Tel est le ton spécifique de cet ensemble. La maladie et la mort n’y sont jamais à distance du conteur, mais il les entrevoit à travers un certain voile très original. Il s’agit moins de détachement, ou de la faculté zen de considérer en toute chose le fond de néant sur lequel elle s’inscrit, que d’une profonde mélancolie (car c’est affaire dépassée, la plupart des scènes évoquées rappellent au narrateur une malencontreuse jeunesse qui tout de même fut sa jeunesse) et plus encore d’une paradoxale tendresse.

Certains auteurs japonais, et non des moindres (Sôseki Natsumé, le romancier de Kokoro ou Le pauvre cœur des hommes, 1914), disposent de la singulière capacité d’émouvoir sans mièvrerie ni complaisance. Yoshimura est de ceux-là, ce qui rend sa touche infiniment sensible, y compris dans un texte presque toujours au bord des larmes comme « Le mur blanc », dont l’action, peu animée sinon par les mouvements intérieurs de la compassion, trouve place dans l’espace clos d’un hôpital où les cas les plus graves côtoient ceux de patients, comme le narrateur, entrés pour des opérations bénignes.

Un dîner en bateau : dix nouvelles d'Akira Yoshimura

Dans des lieux comme celui-là, bourrés de tant d’occasions de désespérer, le trouble peut être traduit par un incident accessoire, comme la présence d’une mante religieuse piégée derrière une fenêtre et dont on note les mésaventures avec autant d’empathie que s’il s’agissait d’une personne humaine. C’est l’autre qualité de la prose de Yoshimura et elle appartient d’abord à son peuple animiste pour lequel, au fond, tous les vivants se valent.
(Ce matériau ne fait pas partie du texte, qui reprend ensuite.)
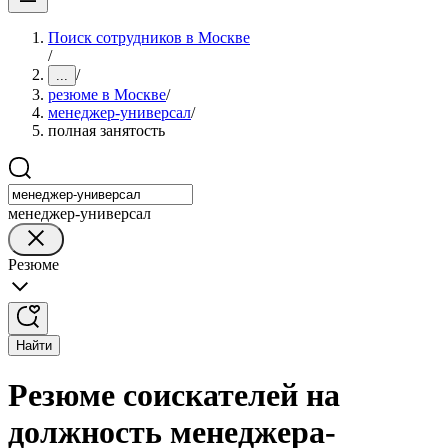
Поиск сотрудников в Москве
/
/
...
резюме в Москве
/
менеджер-универсал
/
полная занятость
менеджер-универсал
Резюме
Найти
Резюме соискателей на
должность менеджера-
Le premier texte du recueil peut ainsi commencer par une description précise et d’une justesse picturale, tel un dessin animalier d’Hokusai, des évolutions d’un poisson rouge dans son bocal, ce qui débouche, grâce à un fondu enchaîné qui n’a rien d’artificiel, sur le souvenir que la croyance populaire faisait des poissons rouges un talisman contre les bombardements pendant la guerre et, de là, sur la bombe qui a détruit la maison de l’adolescent dans les épisodes ultimes du conflit.

Petite vignette parfaite qui à son tour introduit d’une manière souple et naturelle un fragment d’autobiographie où l’ancien étudiant maladif se remémore l’humiliant « désir » qu’il a eu « d’éviter l’incorporation » tout en refusant à la fois le mensonge à propos d’un prétendu pacifisme nippon (tout le monde autour de lui pensait que la guerre était juste) et l’autre mensonge, concernant lui-même (pas kamikaze pour deux sous, il ne se sentait aucune vocation au martyre). Ce beau livre sonne vrai, de la seule authenticité qu’on attend d’un artiste, celle de l’écriture.